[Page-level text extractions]

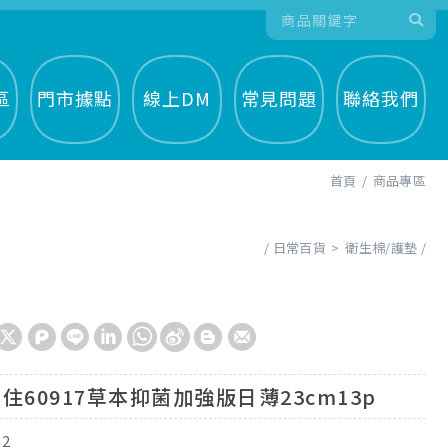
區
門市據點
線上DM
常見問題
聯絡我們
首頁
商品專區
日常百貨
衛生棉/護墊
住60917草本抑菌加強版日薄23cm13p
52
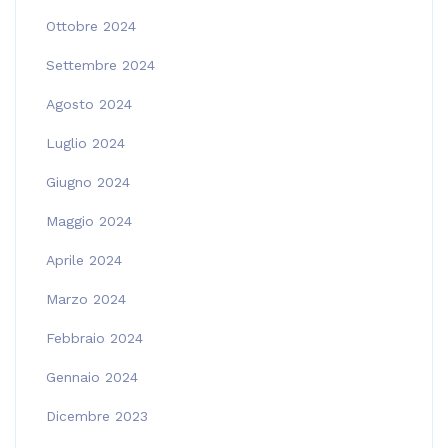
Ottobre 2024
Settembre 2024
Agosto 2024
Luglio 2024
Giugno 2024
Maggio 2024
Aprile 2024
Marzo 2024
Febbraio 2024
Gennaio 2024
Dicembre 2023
...
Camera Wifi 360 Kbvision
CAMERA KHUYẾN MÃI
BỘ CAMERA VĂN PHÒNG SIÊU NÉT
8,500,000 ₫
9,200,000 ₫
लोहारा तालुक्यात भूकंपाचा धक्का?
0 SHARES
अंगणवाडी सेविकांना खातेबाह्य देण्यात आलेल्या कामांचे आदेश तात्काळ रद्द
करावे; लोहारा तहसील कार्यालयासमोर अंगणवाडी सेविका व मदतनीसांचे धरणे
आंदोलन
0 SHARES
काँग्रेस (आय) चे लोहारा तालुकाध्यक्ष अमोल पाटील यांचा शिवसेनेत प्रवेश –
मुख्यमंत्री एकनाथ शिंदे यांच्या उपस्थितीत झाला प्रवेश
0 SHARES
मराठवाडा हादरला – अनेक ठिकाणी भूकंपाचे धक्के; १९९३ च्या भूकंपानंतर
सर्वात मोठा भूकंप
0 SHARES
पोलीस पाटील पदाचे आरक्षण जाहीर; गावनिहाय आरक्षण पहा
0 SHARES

- Work to be completed -
Write down again, exactly as given, only the lines above that fall from the line with "Agosto 2024" to the line with "Dicembre 2023", inclusive.

- The answer -
Agosto 2024
Luglio 2024
Giugno 2024
Maggio 2024
Aprile 2024
Marzo 2024
Febbraio 2024
Gennaio 2024
Dicembre 2023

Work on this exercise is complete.